## Provided records
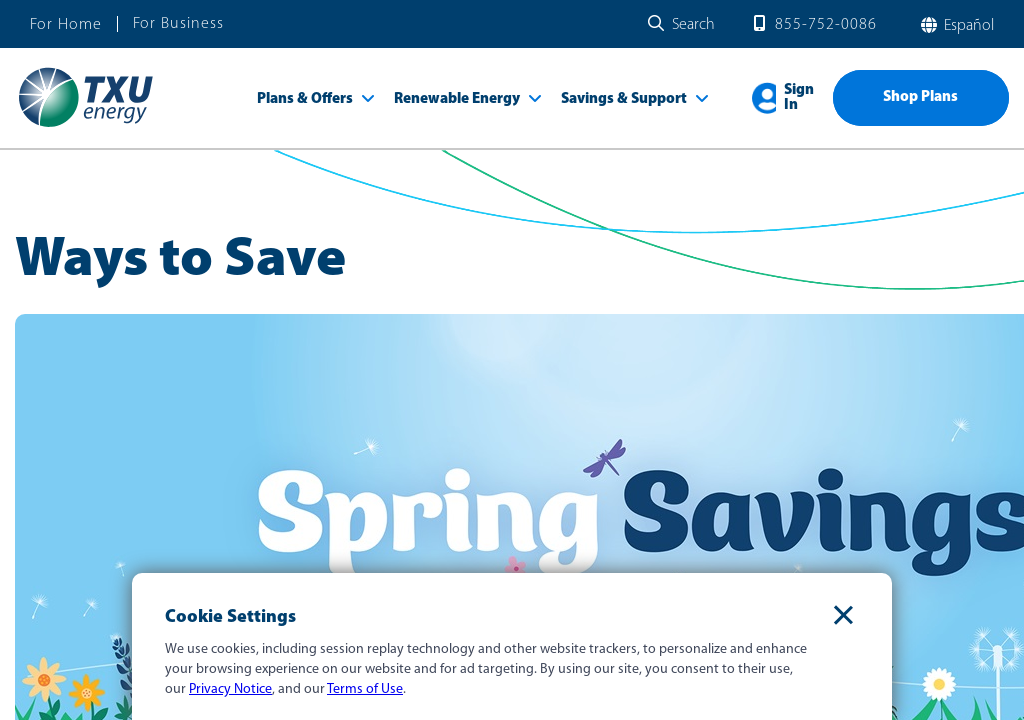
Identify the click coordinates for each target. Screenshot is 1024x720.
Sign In (799, 98)
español (967, 26)
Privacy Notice (230, 689)
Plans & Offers (305, 99)
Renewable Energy (457, 99)
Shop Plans (920, 97)
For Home (66, 25)
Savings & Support (624, 99)
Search (693, 25)
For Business (178, 24)
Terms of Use (365, 689)
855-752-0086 (826, 25)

## What is expected
Please repeat each line from the one with "Savings & Support (624, 99)" through the last line of the data above, and add nothing.

## Response box
Savings & Support (624, 99)
Search (693, 25)
For Business (178, 24)
Terms of Use (365, 689)
855-752-0086 (826, 25)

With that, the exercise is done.